Я его спросила, а он зубы скалит: «Делать мне больше нечего! Хорошей, Акулина, на здоровье, да гляди, гожо чяй: не роди черномазенького!»
Шутки у него...
Тут и впрямь плясун один ко мне привязался — сущий репей! Рассердилась я, так бы живьем и съела, кобеля проклятущего, как та рыба-акулька — ну и выдала однажды... по-ромски, оказалось. Да таким загибом египетским, что у плясуна уши завяли.
Два дня ничего не слышал, пальцами ковырялся.
Мне за те слова барон Чямба по губам надавал. А за «Кало ромэнгиро джуклоро, тэ хав ту дадэскиро мас!» — отдельно. Надавал, а сам очи бровями косматыми завесил, глядит искоса... с уважением, что ли?
Так я по-ихнему и заговорила. Оказалось: ничего особенного. Мне вообще говорить — раз плюнуть. Не то что молчать. Еще меня Друц на гитаре тренькать научил! За три дня. А ромки из табора — танцевать, да песни петь, да на картах гадать. Я и стала счастливая. Раньше несчастливая была, а теперь — дудки! Разве что иногда, как мамку с тятькой-покойником вспомню, опять несчастливая...
— ...Под ноги смотри, Акулина! Упадешь, костей не соберешь!
— Ой! смотрю, смотрю!..
А дорога-то вьется и вьется, змеей по-над пропастью; ветром соленым подуло, море внизу показалось. Ноги — ну совсем тряпичные стали! После ночи бессонной, да гулянки кабацкой, да того ротмистра-землемера безумного; а допрежь ведь еще одна гулянка была, и Вадюха припадошный, и Мишок мертвый...
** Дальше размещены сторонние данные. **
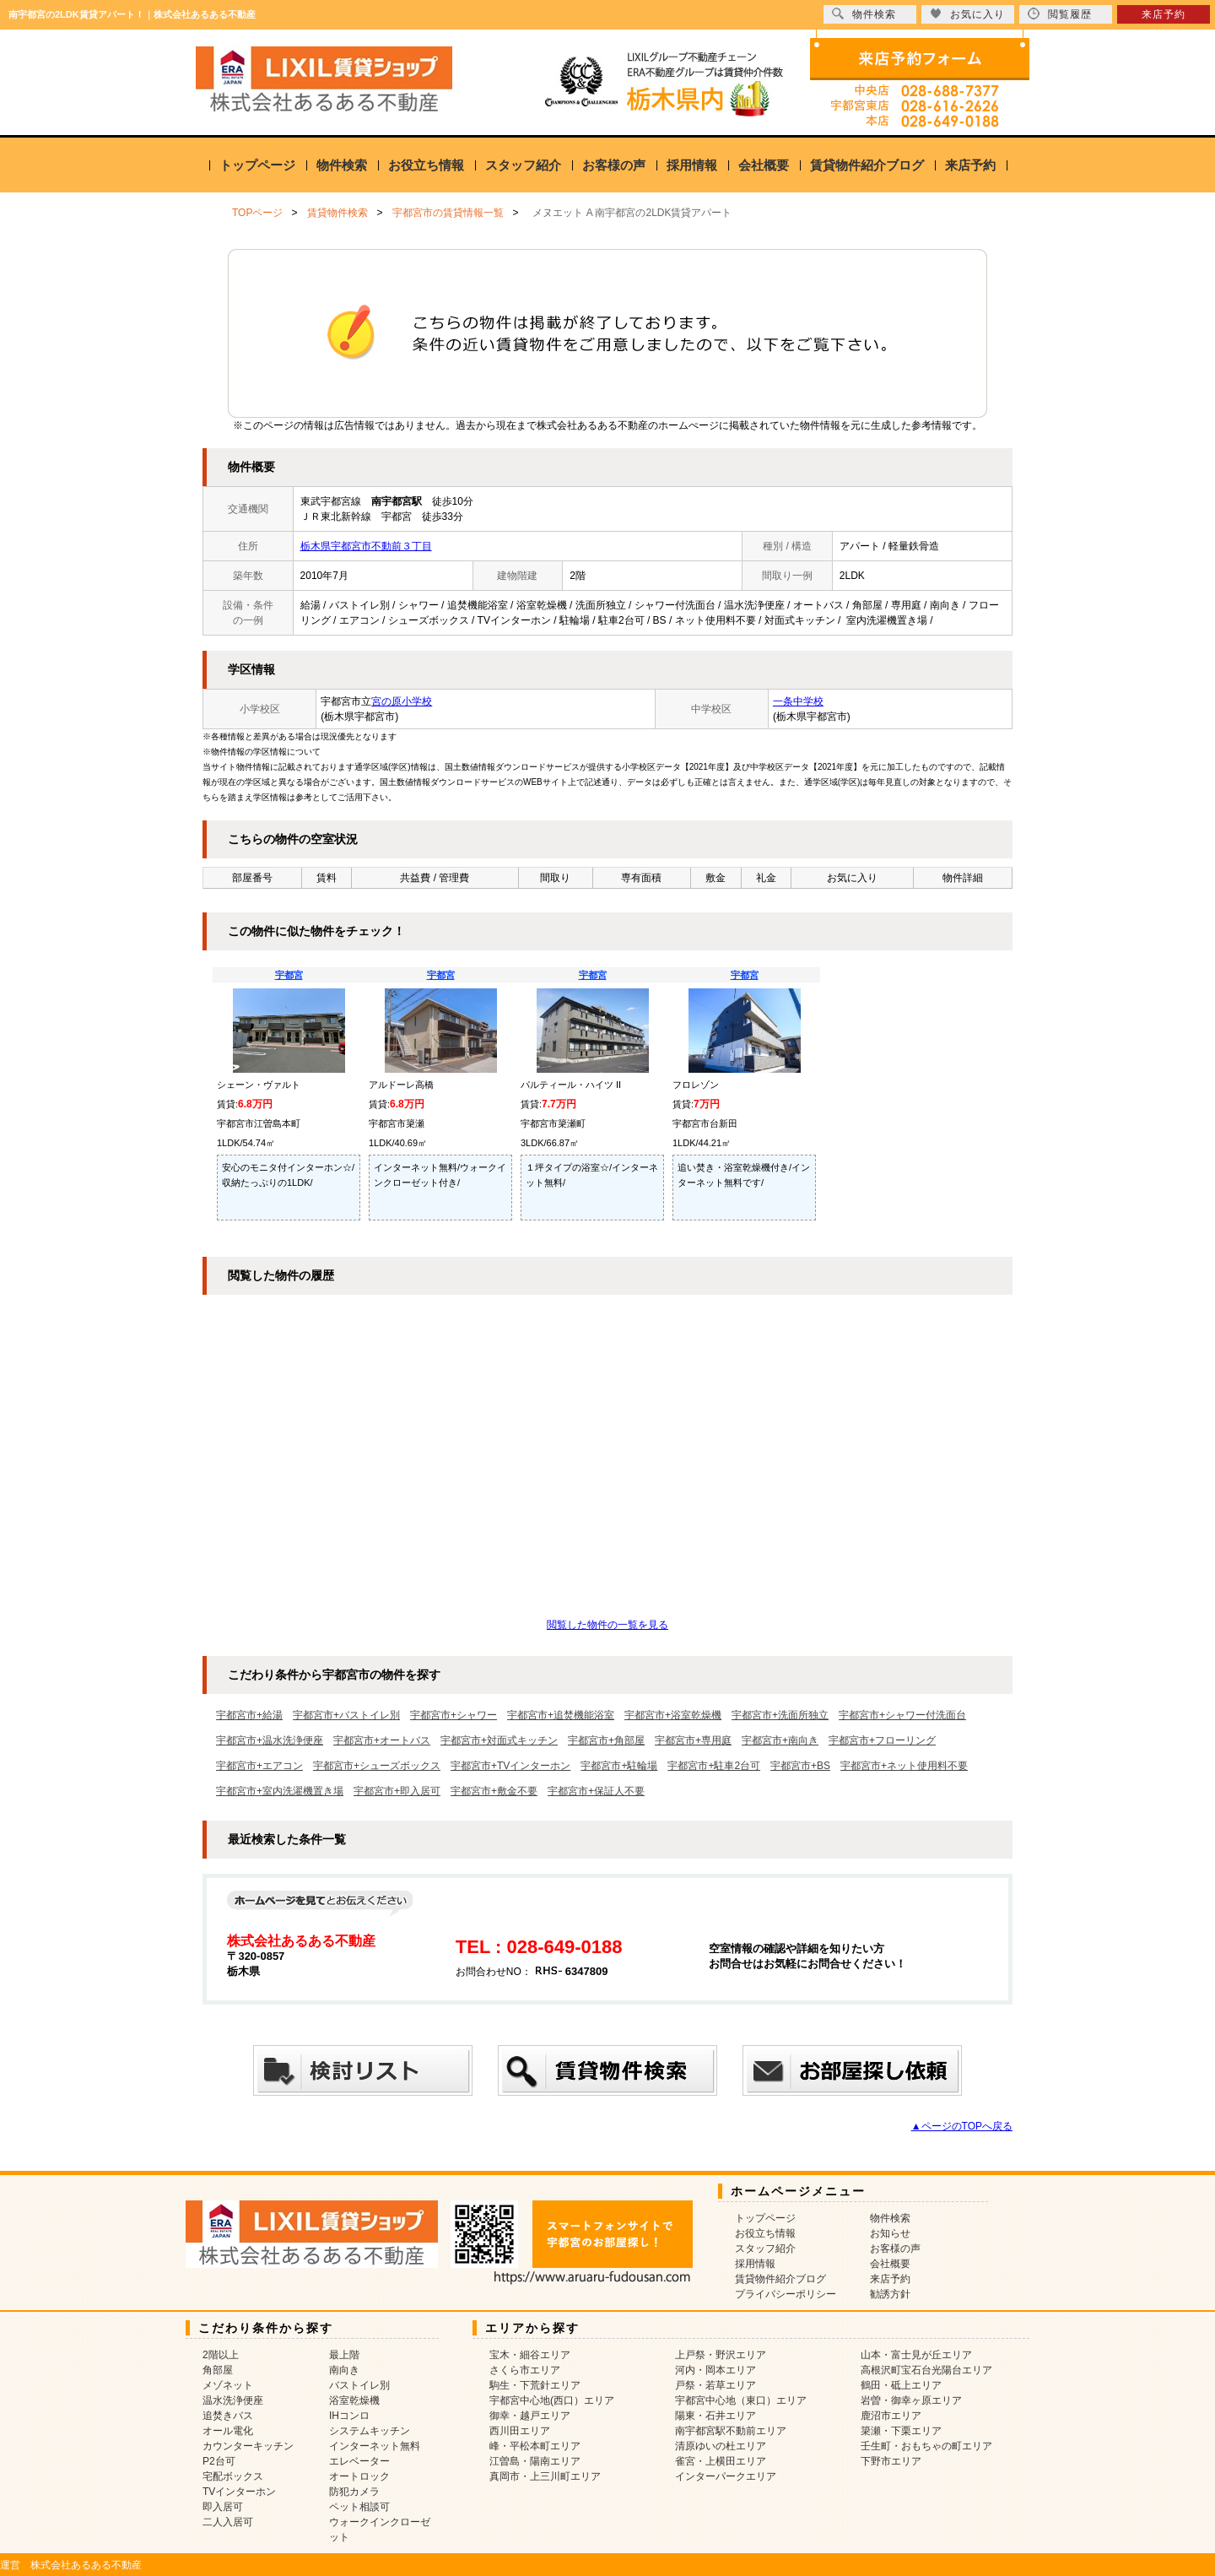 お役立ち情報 (426, 165)
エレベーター (359, 2461)
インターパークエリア (725, 2476)
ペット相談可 (359, 2507)
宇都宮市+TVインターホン (510, 1766)
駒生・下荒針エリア (534, 2385)
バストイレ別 (359, 2385)
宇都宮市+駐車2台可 (713, 1766)
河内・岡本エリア (715, 2370)
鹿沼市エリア (891, 2416)
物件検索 (341, 165)
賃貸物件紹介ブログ (867, 165)
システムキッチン (369, 2431)
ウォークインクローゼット (379, 2529)
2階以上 (220, 2355)
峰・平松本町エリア (534, 2446)
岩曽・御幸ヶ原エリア (911, 2400)
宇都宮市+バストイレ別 (346, 1715)
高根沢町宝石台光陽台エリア (926, 2370)
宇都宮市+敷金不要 (494, 1791)
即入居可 (222, 2507)
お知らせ (890, 2233)
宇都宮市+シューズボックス (376, 1766)
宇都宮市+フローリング (882, 1740)
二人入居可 (227, 2522)
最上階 (344, 2355)
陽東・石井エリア (715, 2416)
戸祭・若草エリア (715, 2385)
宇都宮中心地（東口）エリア (741, 2400)
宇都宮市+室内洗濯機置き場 (279, 1791)
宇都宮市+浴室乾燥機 (672, 1715)
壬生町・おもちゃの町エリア (926, 2446)
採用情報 (692, 165)
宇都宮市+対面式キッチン (499, 1740)
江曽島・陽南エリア (534, 2461)
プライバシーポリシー (785, 2294)
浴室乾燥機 (354, 2400)
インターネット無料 (374, 2446)
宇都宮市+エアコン (259, 1766)
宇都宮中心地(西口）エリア (551, 2400)
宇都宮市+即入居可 (397, 1791)
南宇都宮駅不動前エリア (730, 2431)
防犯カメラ (354, 2492)
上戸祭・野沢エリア (720, 2355)
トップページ (257, 165)
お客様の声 (613, 165)
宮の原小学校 (401, 701)
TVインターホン (239, 2492)
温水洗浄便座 (232, 2400)
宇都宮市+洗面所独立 (780, 1715)
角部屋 (217, 2370)
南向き (344, 2370)
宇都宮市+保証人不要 (596, 1791)
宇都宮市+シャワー (453, 1715)
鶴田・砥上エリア (901, 2385)
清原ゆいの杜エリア (720, 2446)
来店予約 (970, 165)
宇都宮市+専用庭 (693, 1740)
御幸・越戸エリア (529, 2416)
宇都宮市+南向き (780, 1740)
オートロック (359, 2476)
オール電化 (227, 2431)
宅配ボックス (232, 2476)
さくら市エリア (524, 2370)
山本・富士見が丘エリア (916, 2355)
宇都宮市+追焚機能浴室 (560, 1715)
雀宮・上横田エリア (720, 2461)
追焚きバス (227, 2416)
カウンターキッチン (248, 2446)
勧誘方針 (890, 2294)
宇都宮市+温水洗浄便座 (269, 1740)
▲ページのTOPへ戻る (961, 2126)
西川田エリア (519, 2431)
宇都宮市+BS (800, 1766)
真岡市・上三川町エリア (545, 2476)
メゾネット (227, 2385)
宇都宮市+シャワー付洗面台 (902, 1715)
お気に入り (967, 14)
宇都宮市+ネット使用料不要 (904, 1766)
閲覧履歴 (1060, 14)
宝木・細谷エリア (529, 2355)
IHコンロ (349, 2416)
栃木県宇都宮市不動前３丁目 (366, 546)
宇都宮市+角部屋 (606, 1740)
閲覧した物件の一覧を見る (607, 1625)
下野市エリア (891, 2461)
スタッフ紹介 (523, 165)
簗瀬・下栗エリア (901, 2431)
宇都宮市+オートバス (381, 1740)
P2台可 (218, 2461)
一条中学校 (798, 701)
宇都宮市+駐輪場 (618, 1766)
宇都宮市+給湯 (249, 1715)
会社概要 (763, 165)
Не то дивно, что иду-спотыкаюсь, упаду вот-вот — а то, что вообще иду.
А море все ближе плещет, вон уж и чаек слыхать, и иттить вроде бы полегче стало. Это дорога под уклон пошла. Скоро там ихняя, как ее... Баба Клава?
Балаклава, вот!
Ага, мостки рыбачьи объявились. Вода булькает тихо-тихо, лениво так, сонно; от того плеска ресничка к ресничке смолой липнет. Над водой туман курится, лодки рыбачьи друг о дружку да о сваи бортами трутся, будто коты об ноги хозяйские. Обрыв кончился, тропка по самому берегу вьется; морем пахнет, солью, водорослями, рыбой, еще чем-то непонятным, но непременно «морским».
Ай!
Дорога опять сворачивает, и я едва не налетаю на здоровенного бородача в брезентовой робе, таких же штанах и рыбацких сапогах-бахилах чуть ли не по пояс.
Да он тут не один! Трое их... нет, четверо!
И, похоже, с похмела — вона как перегаром разит!
— Доброго утречка, — язык уж вперед головы поспел, у меня завсегда так. — Куда это вы в такую рань?
Каменная крошка с размаху больно впивается в щеку. Совсем рядом — серый бархат дорожной пыли, пожухлые травинки. Ухо прямо огнем горит! Да не то ухо, которым я в пыли лежу, а другое, что сверху. Небось, пунцовое стало, хоть цыгарки прикуривай!